In an interview a couple of years ago with the excellent arts and culture website Hyperallergic the painter Amy Sherald described her portraiture as having “a lot of subversive messages … diplomatically presenting a corrective narrative.” She also said it was not “in your face,” which would be well-nigh impossible given the heavy freight of a subject like Breonna Taylor, whom Sherald painted for the September cover of Vanity Fair. And yet there Taylor is, free-floating on a plane above the outrage that attends her death at the hands of Louisville police officers, a transcendent figure of peaceful innocence in a flowing gown against a cool backdrop of pastel blue.

The September issue of Vanity Fair, on newsstands Sept. 1.
The September issue of Vanity Fair, on newsstands Sept. 1.Vanity Fair

Taylor’s death is well-documented: The 26-year old emergency medical technician was shot and killed in her apartment in the early-morning hours of March 13 by a trio of police officers looking for someone else entirely. Her death, like George Floyd’s, has fueled a torrent of protest nationwide demanding change to a law enforcement system that too often assumes the role of death squad — judge, jury, and executioner — when it comes to people of color.

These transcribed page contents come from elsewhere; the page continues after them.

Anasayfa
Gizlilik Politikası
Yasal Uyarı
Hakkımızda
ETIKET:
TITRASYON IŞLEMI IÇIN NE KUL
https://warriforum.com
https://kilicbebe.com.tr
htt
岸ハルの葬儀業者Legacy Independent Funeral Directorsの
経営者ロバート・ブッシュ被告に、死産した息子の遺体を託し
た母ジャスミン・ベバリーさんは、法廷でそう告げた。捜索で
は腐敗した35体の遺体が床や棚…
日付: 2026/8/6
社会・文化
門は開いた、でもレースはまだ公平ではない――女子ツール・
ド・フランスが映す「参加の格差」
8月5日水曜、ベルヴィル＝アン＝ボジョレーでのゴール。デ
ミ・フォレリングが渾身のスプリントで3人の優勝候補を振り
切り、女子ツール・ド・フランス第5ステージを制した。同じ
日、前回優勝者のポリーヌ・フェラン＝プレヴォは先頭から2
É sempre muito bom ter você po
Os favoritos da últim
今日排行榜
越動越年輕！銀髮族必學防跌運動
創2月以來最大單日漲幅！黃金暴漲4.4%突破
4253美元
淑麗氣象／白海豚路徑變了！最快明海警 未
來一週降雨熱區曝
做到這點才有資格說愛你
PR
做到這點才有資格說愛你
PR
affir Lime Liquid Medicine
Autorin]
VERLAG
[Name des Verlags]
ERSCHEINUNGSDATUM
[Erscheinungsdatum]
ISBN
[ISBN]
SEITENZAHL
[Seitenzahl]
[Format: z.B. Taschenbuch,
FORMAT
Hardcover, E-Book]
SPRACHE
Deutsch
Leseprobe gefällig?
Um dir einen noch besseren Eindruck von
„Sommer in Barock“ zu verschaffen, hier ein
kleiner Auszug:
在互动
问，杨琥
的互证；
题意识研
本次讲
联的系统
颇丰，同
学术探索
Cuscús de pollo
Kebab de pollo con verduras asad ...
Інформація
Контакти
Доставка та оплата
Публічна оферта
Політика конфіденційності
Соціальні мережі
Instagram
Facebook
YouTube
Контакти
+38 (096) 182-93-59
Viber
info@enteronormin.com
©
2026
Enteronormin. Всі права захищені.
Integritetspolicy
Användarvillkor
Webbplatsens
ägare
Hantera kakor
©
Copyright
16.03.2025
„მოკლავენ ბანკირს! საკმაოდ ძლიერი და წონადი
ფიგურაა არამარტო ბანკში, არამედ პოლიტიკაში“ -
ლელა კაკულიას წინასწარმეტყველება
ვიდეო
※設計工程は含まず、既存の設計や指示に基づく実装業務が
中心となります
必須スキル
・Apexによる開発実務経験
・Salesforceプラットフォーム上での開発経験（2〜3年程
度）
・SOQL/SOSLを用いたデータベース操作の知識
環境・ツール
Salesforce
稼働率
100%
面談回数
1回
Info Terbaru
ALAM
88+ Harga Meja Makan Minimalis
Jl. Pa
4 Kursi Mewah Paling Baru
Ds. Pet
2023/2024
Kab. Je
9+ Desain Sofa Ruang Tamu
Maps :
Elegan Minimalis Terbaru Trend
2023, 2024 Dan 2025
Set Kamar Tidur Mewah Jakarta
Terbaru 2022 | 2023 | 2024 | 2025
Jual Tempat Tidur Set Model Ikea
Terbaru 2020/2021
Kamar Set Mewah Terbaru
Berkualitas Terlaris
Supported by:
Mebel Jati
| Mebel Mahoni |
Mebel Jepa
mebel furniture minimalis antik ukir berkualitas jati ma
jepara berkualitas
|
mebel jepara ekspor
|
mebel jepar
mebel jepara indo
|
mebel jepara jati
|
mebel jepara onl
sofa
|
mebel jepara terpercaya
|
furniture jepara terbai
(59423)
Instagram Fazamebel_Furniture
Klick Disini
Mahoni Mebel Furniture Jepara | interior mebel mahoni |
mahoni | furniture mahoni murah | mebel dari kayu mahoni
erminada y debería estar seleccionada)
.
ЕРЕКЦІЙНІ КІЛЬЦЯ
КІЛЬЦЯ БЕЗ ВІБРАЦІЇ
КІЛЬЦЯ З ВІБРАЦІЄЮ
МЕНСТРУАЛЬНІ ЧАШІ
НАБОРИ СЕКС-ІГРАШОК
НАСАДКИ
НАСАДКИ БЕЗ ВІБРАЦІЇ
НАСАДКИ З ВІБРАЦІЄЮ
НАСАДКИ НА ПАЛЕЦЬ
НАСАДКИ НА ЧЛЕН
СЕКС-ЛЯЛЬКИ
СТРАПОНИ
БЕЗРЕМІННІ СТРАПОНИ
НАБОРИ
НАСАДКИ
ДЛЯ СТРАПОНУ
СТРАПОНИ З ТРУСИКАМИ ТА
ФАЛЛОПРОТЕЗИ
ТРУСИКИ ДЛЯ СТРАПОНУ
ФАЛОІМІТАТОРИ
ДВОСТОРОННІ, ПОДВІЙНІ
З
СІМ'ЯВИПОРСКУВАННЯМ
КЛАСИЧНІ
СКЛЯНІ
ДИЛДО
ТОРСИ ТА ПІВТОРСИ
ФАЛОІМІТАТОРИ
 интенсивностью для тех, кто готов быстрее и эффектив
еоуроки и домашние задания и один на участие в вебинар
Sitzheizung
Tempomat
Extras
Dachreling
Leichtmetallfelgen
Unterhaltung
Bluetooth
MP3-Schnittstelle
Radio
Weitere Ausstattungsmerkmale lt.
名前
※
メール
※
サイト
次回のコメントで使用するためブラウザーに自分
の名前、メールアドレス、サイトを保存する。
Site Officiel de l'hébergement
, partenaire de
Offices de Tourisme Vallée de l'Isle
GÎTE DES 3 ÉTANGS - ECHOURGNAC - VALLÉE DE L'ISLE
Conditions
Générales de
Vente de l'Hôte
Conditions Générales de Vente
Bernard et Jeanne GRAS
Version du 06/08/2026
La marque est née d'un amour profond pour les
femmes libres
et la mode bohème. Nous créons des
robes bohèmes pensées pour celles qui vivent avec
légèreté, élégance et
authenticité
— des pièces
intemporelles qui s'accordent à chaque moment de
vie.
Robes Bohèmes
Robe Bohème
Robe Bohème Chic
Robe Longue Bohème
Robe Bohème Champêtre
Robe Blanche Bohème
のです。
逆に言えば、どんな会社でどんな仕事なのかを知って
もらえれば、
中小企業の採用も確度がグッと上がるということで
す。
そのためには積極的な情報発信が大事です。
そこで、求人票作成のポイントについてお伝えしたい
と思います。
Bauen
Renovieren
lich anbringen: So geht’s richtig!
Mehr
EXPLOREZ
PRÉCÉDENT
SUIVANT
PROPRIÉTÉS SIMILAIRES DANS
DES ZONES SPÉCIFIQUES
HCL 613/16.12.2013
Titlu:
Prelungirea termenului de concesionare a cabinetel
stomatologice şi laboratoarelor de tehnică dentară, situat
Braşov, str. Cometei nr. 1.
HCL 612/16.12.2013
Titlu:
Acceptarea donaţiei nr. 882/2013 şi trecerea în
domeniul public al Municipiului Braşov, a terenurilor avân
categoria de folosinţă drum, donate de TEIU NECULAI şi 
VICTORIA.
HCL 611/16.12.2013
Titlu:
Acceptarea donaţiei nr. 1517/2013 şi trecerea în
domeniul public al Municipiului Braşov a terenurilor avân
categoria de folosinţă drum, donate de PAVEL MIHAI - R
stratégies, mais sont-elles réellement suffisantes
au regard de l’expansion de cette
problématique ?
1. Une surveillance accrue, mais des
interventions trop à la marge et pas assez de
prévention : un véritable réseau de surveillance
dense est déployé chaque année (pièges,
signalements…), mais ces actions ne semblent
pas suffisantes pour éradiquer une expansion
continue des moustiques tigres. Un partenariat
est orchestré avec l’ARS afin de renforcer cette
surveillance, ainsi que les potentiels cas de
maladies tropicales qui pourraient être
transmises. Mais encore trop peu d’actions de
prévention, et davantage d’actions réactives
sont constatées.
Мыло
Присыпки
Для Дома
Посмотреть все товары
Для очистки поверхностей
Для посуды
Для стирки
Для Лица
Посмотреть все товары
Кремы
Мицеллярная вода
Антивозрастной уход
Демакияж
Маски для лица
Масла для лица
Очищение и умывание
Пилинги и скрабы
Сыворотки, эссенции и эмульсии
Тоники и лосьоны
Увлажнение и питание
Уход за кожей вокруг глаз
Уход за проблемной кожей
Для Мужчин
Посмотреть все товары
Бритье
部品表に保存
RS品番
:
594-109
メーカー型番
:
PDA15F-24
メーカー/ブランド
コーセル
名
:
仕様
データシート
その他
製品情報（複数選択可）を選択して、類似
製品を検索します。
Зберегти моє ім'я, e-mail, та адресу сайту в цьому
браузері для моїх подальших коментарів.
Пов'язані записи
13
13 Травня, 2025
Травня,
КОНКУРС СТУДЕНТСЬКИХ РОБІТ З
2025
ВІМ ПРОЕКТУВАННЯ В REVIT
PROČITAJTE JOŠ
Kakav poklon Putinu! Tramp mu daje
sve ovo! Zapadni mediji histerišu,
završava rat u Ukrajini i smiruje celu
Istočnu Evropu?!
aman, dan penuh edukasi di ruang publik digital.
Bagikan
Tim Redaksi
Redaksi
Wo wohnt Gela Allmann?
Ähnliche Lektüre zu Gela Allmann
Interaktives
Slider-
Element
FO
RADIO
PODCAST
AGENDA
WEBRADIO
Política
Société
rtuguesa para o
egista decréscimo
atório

Sherald, best known for her official portrait of former first lady Michelle Obama in 2018, knows the force of those stories, their power to produce justifiable rage. Her work doesn’t elide them so much as transcend them.

Sherald’s paintings have always been both peaceful and frank, concerned with Black figures facing the viewer against a quiet monochromatic backdrop. Subtly, she demands her subjects be seen as people, free from mucky layers of social and historical context. This on its own is a radical act — her “subversive message” and “corrective narrative.” Giving Taylor the same treatment, beyond the grave, is even more powerful than usual — bestowing dignity, beauty, and above all peace to a figure increasingly at the eye of the country’s storm. The portrait detaches from the outrage over Taylor’s death; it separates the person from the symbol. It’s both an elegy and a challenge. With it, Sherald sets Taylor free, and crafts a new symbol: not of outrage, but of hope, replacing the ugliness of the moment with the beauty we should all be striving for.